ENDLICH! möchte man rufen.

Die Bundesregierung hat auf Facebook ein klares Statement zu den Fluchtbewegungen nach Europa und den teilweise menschenverachtenden Reaktionen darauf veröffentlicht.
(Okay, es war das „Facebook-Team aus dem Bundespresseamt“, ich gehe aber davon aus, dass Meldungen von dort gleichwertig mit Presseerklärungen betrachtet werden können.)

Wer vorhat, heute Nacht gut schlafen zu können, der oder die erspart sich lieber die Lektüre der Kommentare zum Post, auf die man streckenweise mal wieder nur mit schmerzerregendem Kopfschütteln reagieren kann. Doch der Text selbst ist äußerst lesenswert und wohlformuliert, ich wünschte, er würde genau so morgen als einseitige Anzeige in jeder Tageszeitung stehen.
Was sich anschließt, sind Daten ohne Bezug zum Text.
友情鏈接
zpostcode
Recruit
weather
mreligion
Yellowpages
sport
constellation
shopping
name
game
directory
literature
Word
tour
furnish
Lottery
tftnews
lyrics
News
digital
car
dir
Mein Respekt geht außerdem an das oben erwähnte Facebook-Team im Bundespresseamt. Die sachliche Ruhe und der hin und wieder durchblitzende Humor, die man in den Antworten zu einigen Kommentaren lesen kann, muss man erstmal durchhalten – ich könnte das nicht. Nicht bei dem, was man da stellenweise lesen muss.

Dass ich kein großer Fan der amtierenden Regierung bin, ist kein Geheimnis. An dieser Stelle aber soll Platz sein für Zustimmung, denn ein solches Statement war seit langem sehr nötig und ich bin froh darüber, dass es nun da ist. Und ich hoffe, dass diesen Sätzen jetzt Taten folgen in Form von menschenwürdigen Unterkünften für die Flüchtlinge, mehr Geld für überforderte Schulen und Behörden und klaren strafrechtlichen Einsätzen gegen jede Form von verbaler oder körperlicher Gewalt gegen Flüchtlinge oder für sie bereitgestellte Einrichtungen.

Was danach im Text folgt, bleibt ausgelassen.